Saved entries
=======

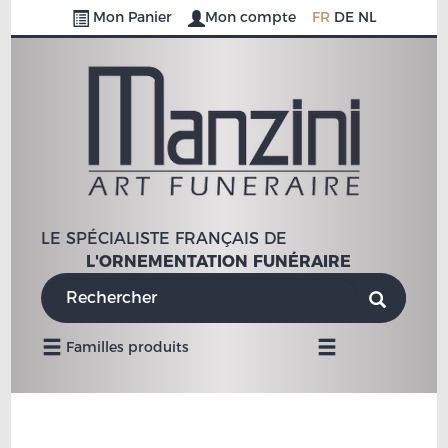
Mon Panier
Mon compte
FR
DE
NL
LE SPÉCIALISTE FRANÇAIS DE
L'ORNEMENTATION FUNÉRAIRE
Navigation
Familles produits
Mobile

=======

**EXERCISE DETAILS:** When you transcribe the lines above, keep every word exact but leave the pictures behind.

**ANSWER SECTION:**
Mon Panier
Mon compte
FR
DE
NL
LE SPÉCIALISTE FRANÇAIS DE
L'ORNEMENTATION FUNÉRAIRE
Navigation
Familles produits
Mobile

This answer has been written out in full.